It broke my heart when I left the heart of the city for the edge of the burbs. I’m a terrible gardener, so I never wanted a house with a yard. Yet that’s where I ended up when city living became too expensive.
My house came with a large swatch of (once) immaculately maintained front lawn — lawn which I ceased watering after the first bill. Now, late summer, it’s a dead brown with patches of dirt where eternal vigilance is not enough to ensure the absence of dandelions. For five months out of the year, I hate my lawn; the rest of the time I’m merely annoyed by it. Some day, when household economics allow, I will hire a landscaper to tear the whole thing out and replace it with xeriscaping — a no-water garden, low maintenance with all native plants, something that allows me mostly to forget about it.
Riddle: considered acre-for-acre, what is the most pesticide-, herbicide-, water-, labor-, and cash-intensive crop grown in the U.S.? Right. Your lawn. In America, turf grasses, which are mostly non-native, cover 21 million acres (think the state of Maine), cost $40 billion per year (more than U.S. foreign aid), consume around 90 million pounds of fertilizer and 80 million pounds of pesticides per year (which sometimes contaminate our groundwater and surface water), and slurp up an inconceivable nine billion gallons of water per day (at least half of all residential water use in the arid West is associated with lawns and landscaping).
All this is before we reckon the colossal time suck that lawns represent. Each year, Americans spend an average of three billion hours pushing or (even worse) riding mowers, most of which pollute at a rate ten times that of our cars. In fact, if a lawn were a car, it would be a Hummer: a resource-intensive, plainly unsustainable luxury item that looks cool but is environmentally destructive. As for biodiversity, forget it. Lawns are exotic, barren monocultures. While they are sometimes referred to as “ecological deserts,” this characterization is an insult to deserts, which are remarkably biodiverse ecosystems. Consider also the unfortunate symbolic connotations of the lawn. As food writer Michael Pollan points out, the American lawn is the ultimate manifestation of our culture’s perverse fantasy of the total control of nature. As Pollan put it so memorably, “A lawn is nature under totalitarian rule.”

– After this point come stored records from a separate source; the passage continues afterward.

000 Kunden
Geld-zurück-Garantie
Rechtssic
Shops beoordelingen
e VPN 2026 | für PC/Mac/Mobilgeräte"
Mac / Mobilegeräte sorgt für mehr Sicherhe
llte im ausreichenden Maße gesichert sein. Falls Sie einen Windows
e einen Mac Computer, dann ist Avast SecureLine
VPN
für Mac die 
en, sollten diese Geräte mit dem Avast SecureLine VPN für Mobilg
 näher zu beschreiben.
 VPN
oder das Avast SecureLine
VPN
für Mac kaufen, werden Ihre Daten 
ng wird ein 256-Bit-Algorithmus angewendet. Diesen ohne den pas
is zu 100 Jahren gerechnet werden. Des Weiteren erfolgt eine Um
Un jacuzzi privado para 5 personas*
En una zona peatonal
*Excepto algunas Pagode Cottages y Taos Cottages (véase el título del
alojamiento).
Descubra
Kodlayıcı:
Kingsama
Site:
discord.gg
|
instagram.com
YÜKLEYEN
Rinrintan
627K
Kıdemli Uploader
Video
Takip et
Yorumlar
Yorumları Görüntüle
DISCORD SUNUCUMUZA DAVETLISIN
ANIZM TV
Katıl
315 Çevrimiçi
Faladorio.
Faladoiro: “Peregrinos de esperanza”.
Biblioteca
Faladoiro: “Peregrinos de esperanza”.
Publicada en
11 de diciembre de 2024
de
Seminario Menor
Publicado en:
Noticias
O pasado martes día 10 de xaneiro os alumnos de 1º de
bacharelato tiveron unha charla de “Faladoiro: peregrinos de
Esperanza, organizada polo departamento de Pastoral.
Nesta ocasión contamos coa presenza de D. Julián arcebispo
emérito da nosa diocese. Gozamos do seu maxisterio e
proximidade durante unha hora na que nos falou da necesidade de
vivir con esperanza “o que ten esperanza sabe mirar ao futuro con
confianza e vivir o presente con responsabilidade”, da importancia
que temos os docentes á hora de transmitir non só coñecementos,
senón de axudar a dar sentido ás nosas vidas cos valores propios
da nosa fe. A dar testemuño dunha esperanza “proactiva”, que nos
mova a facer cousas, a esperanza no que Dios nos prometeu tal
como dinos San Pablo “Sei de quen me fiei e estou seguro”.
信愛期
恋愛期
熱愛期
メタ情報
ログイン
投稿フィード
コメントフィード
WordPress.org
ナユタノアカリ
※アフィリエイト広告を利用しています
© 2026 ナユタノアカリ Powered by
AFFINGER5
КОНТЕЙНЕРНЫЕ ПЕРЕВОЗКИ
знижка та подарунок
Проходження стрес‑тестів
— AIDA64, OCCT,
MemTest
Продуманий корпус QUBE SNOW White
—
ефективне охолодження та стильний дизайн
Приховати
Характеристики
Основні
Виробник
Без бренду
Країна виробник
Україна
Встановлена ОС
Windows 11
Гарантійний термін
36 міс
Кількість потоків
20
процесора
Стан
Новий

On Terrain, Michael P. Branch calculates the time, money, and emotional angst (if you’re me) we invest on tending to our lawns. He mentions Thoreau’s disdain for this bulwark of American landscaping, even while confessing his own emotional attachment to the manicured green spaces of his youth. He rationalizes his own landscaping choices and admits his guilt in its pleasure.
I have a small back lawn too. I kind of love it. Mr. Branch, I feel you.